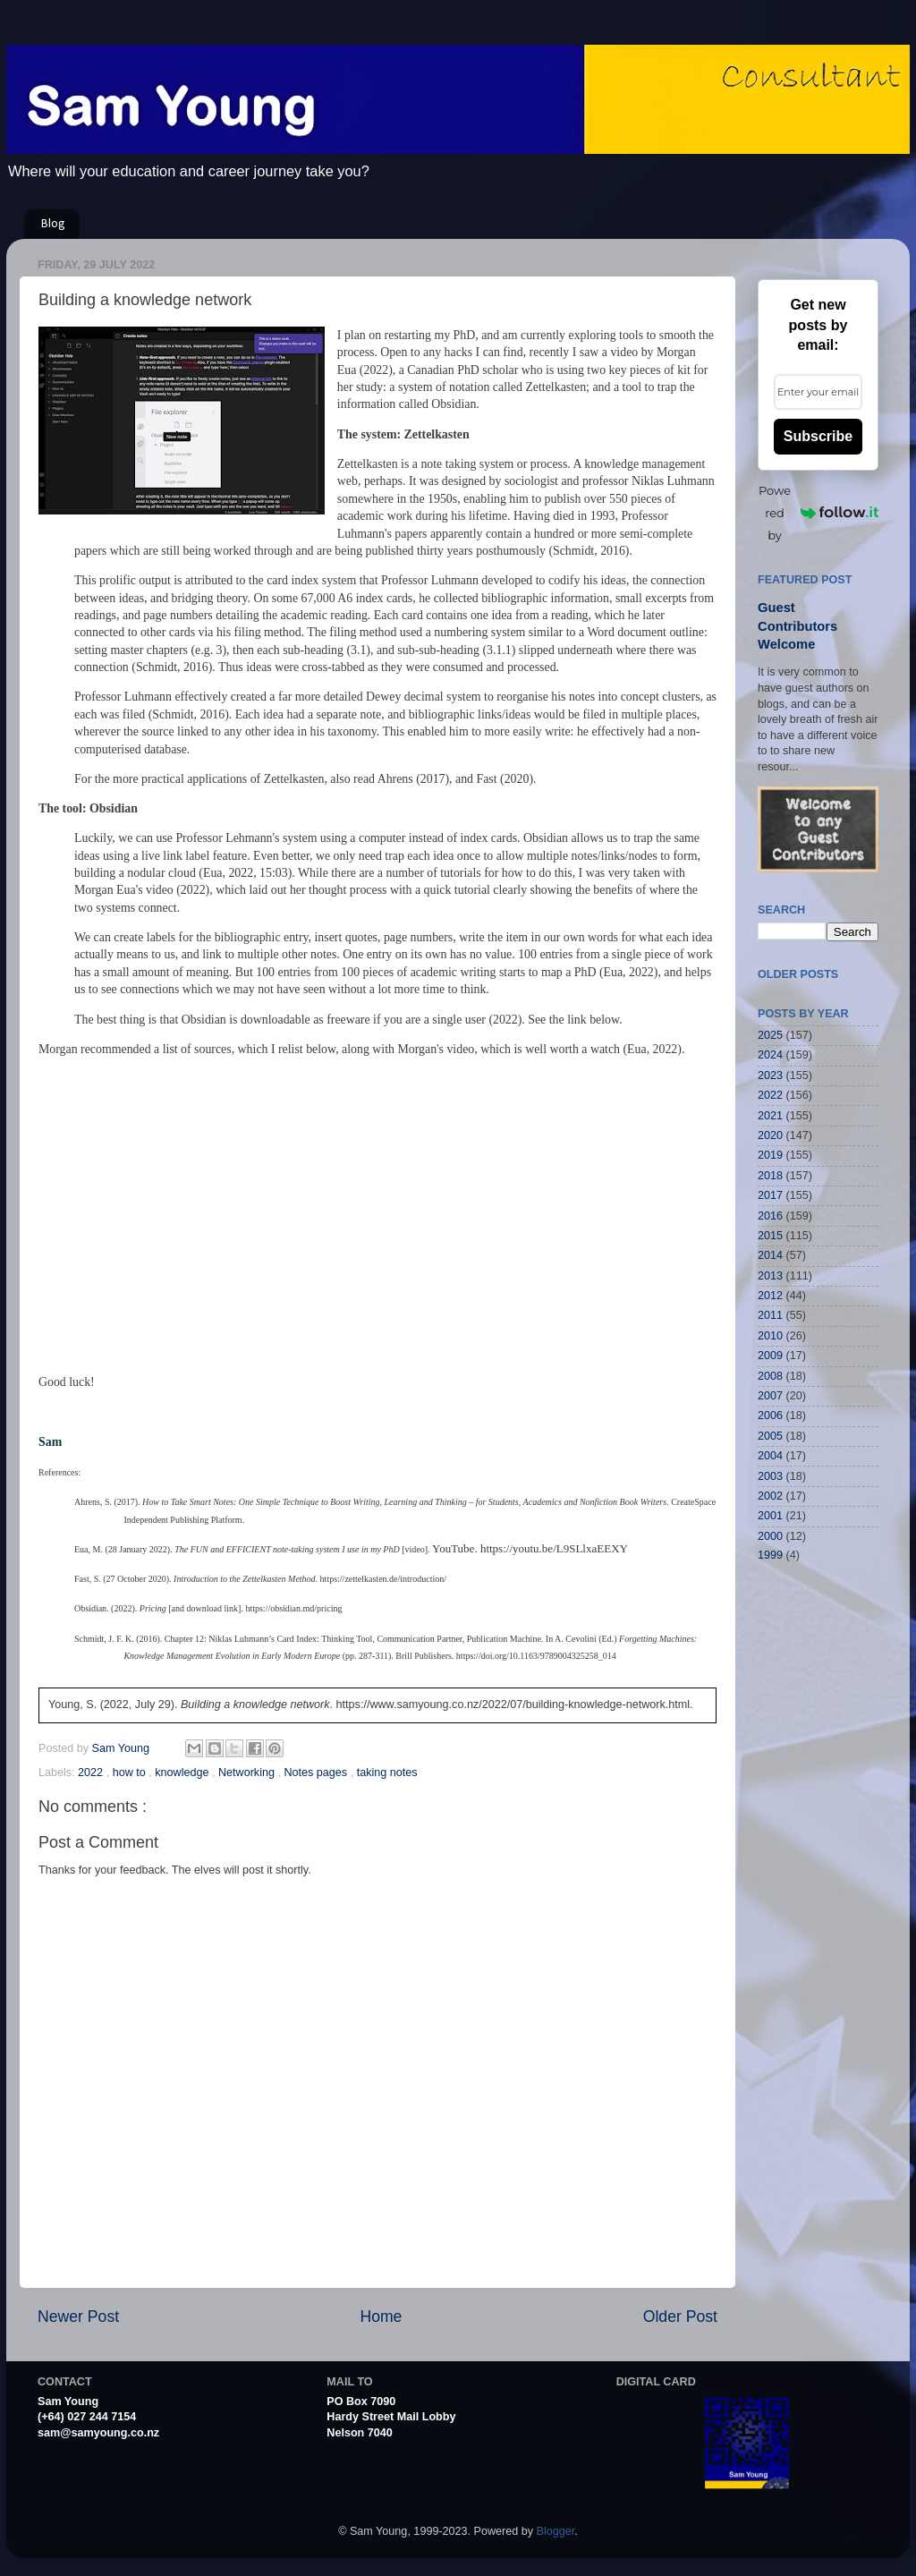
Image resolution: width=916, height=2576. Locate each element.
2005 (770, 1436)
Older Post (680, 2316)
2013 (770, 1276)
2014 (770, 1255)
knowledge (183, 1772)
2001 (770, 1515)
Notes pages (317, 1772)
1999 (770, 1555)
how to (131, 1772)
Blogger (556, 2531)
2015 (770, 1235)
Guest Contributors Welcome (797, 625)
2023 (770, 1075)
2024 (770, 1055)
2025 (770, 1035)
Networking (248, 1772)
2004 (770, 1456)
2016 (770, 1216)
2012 (770, 1295)
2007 (770, 1396)
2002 (770, 1496)
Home (381, 2316)
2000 (770, 1536)
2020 (770, 1135)
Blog (53, 224)
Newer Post (78, 2316)
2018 (770, 1175)
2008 (770, 1376)
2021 (770, 1115)
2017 (770, 1195)
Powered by (818, 512)
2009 (770, 1355)
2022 (92, 1772)
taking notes (387, 1772)
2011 (770, 1315)
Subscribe (818, 436)
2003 (770, 1476)
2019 (770, 1155)
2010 (770, 1336)
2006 (770, 1415)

================

• _Task to carry out_:
Exactly the lines from the one containing "2014 (770, 1255)" to the final line of the data, both included, should be printed, and nothing more.

• _Result for this exercise_:
2014 (770, 1255)
knowledge (183, 1772)
2001 (770, 1515)
Notes pages (317, 1772)
1999 (770, 1555)
how to (131, 1772)
Blogger (556, 2531)
2015 (770, 1235)
Guest Contributors Welcome (797, 625)
2023 (770, 1075)
2024 (770, 1055)
2025 (770, 1035)
Networking (248, 1772)
2004 (770, 1456)
2016 (770, 1216)
2012 (770, 1295)
2007 (770, 1396)
2002 (770, 1496)
Home (381, 2316)
2000 (770, 1536)
2020 (770, 1135)
Blog (53, 224)
Newer Post (78, 2316)
2018 (770, 1175)
2008 (770, 1376)
2021 (770, 1115)
2017 (770, 1195)
Powered by (818, 512)
2009 (770, 1355)
2022 (92, 1772)
taking notes (387, 1772)
2011 (770, 1315)
Subscribe (818, 436)
2003 (770, 1476)
2019 (770, 1155)
2010 (770, 1336)
2006 (770, 1415)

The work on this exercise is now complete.